Chlorzoxazone has not been shown to be any more effective than...
Chlorzoxazone was first sold in the United States in August 1958. The drug is approved by the FDA in addition to rest, physical therapy, and other measures for the relief of discomfort associated with acute, painful musculoskeletal conditions. The way chlorzoxazone works has not been clearly identified but may be related to its sedative properties. Chlorzoxazone does not directly relax tense skeletal muscles in people.
Chlorzoxazone has not been shown to be any more effective than painkillers or anti-inflammatory drugs such as aspirin for relieving the pain of local muscle spasm.
Some people taking chlorzoxazone have experienced drowsiness, headache, upset stomach, nausea, vomiting, heartburn, constipation, diarrhea, and loss of appetite as side effects.
Serious, sometimes fatal, liver toxicity has been reported in patients taking chlorzoxazone.

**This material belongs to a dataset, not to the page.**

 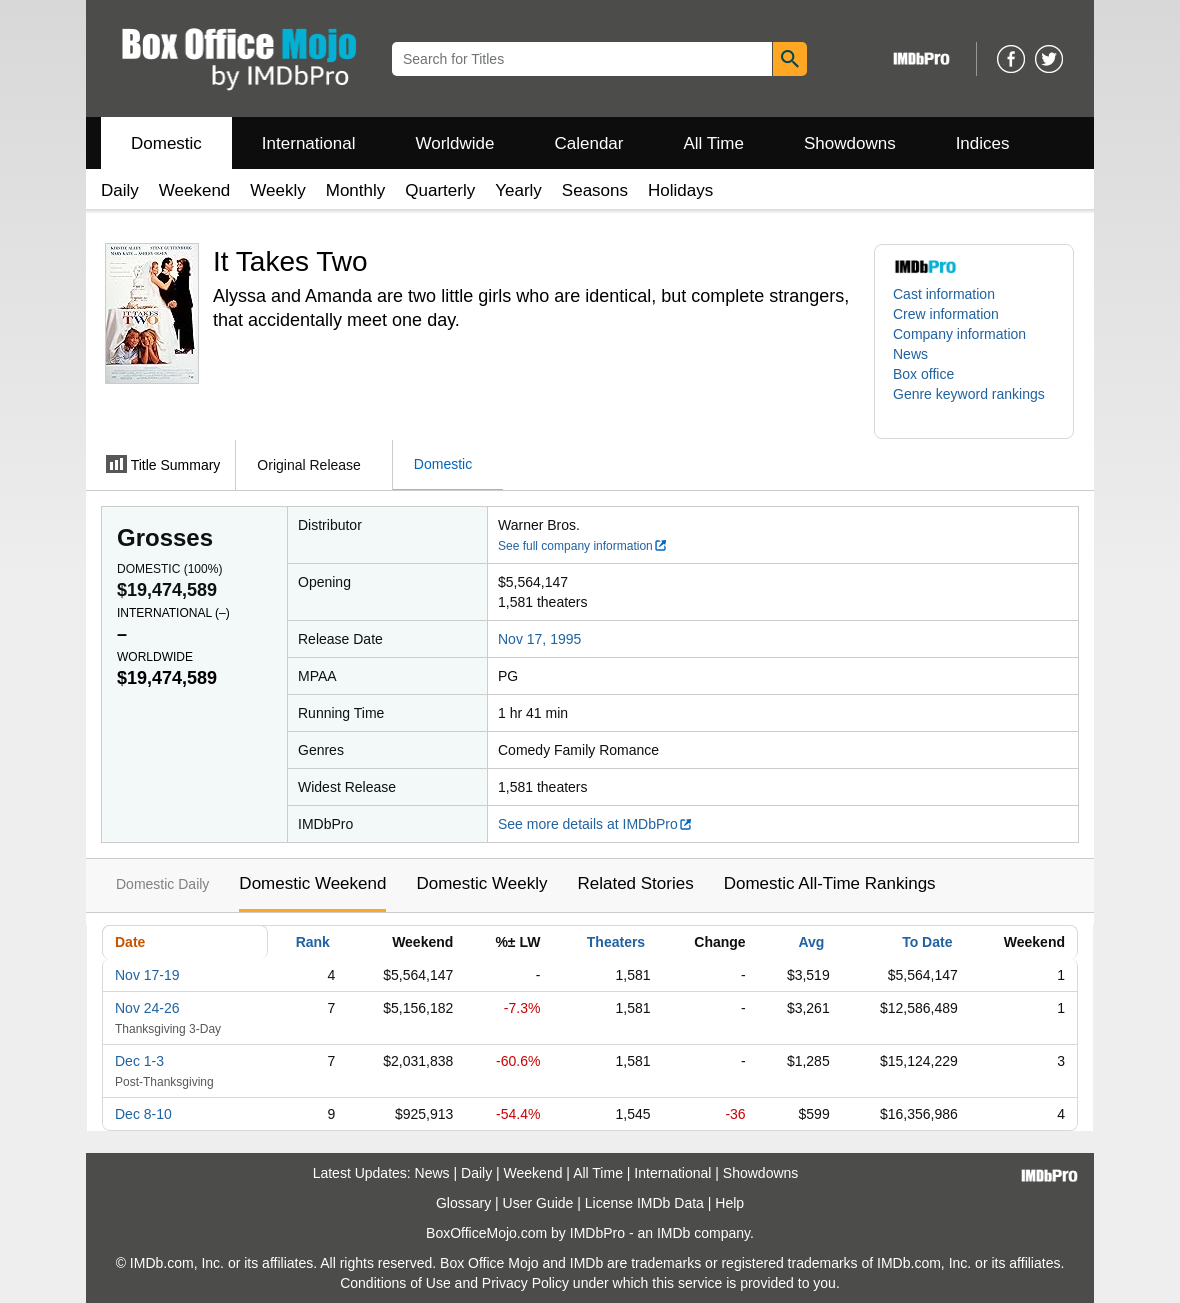 I want to click on Help, so click(x=729, y=1203).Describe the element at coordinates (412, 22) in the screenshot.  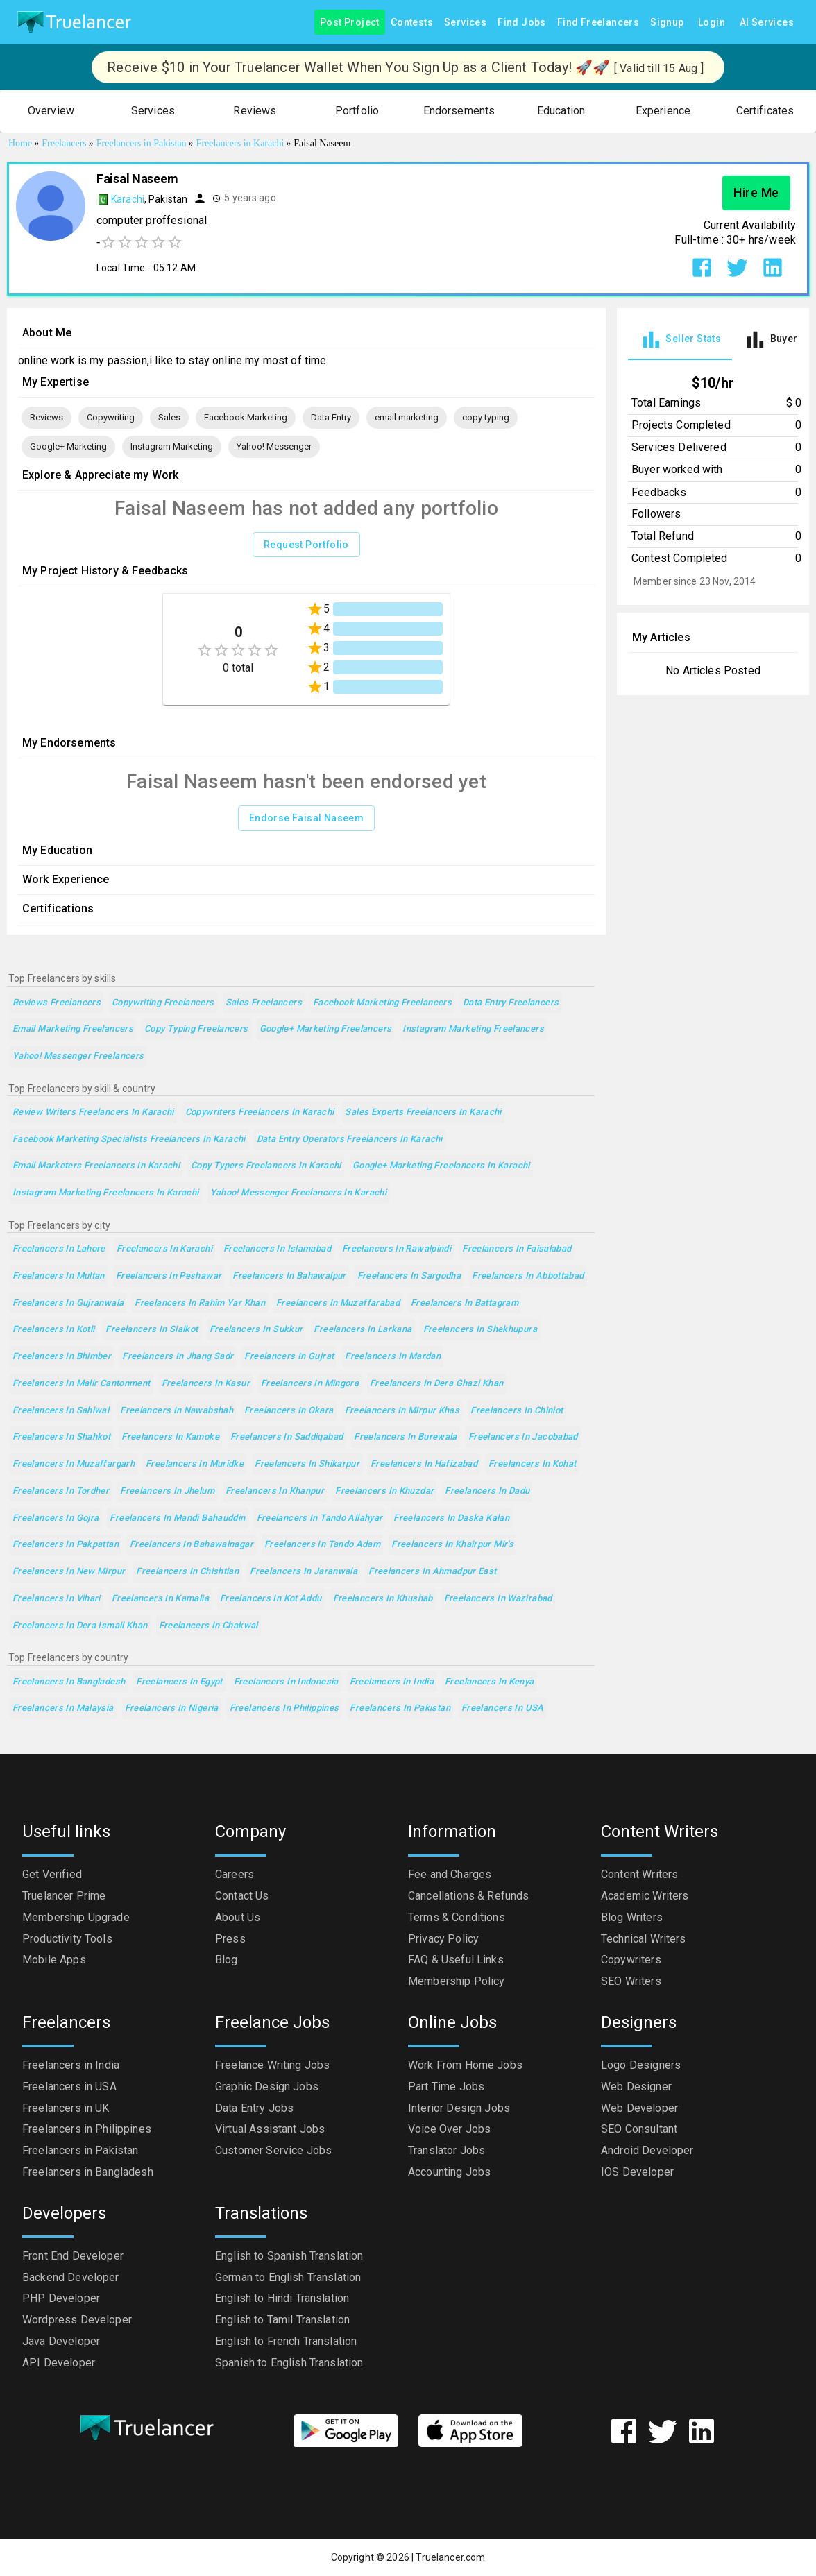
I see `Contests` at that location.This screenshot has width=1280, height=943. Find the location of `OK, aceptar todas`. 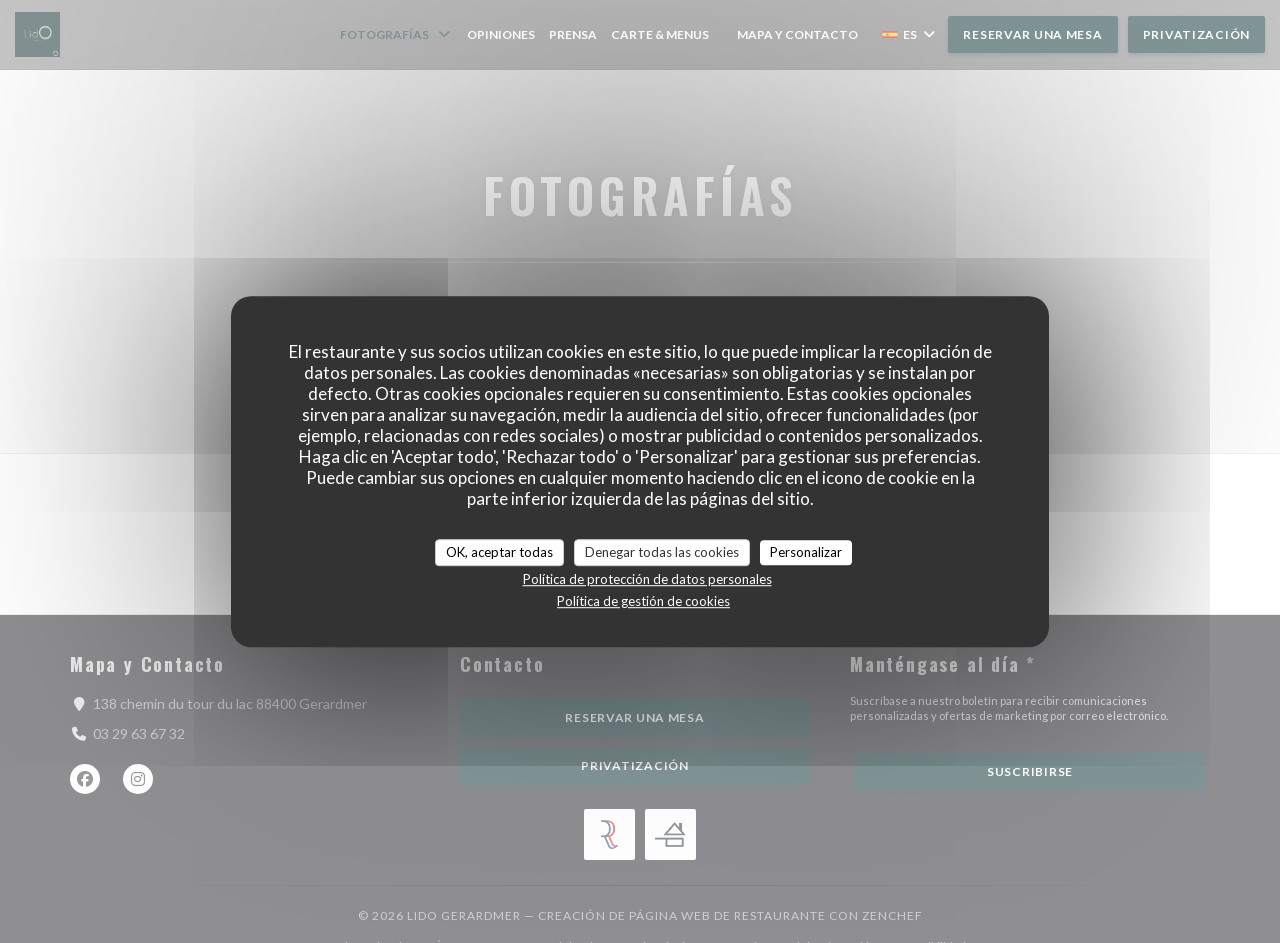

The way chlorzoxazone causes liver toxicity is unknown but appears to be idiosyncratic and unpredictable. You should stop taking chlorzoxazone and contact your physician immediately if you develop the symptoms of liver toxicity, such as fever, rash, loss of appetite, nausea, vomiting, fatigue, abdominal pain, dark urine, or jaundice (yellowing of the skin or eyes).
The use of chlorzoxazone together with alcohol or other central nervous system depressants may have an additive sedative effect.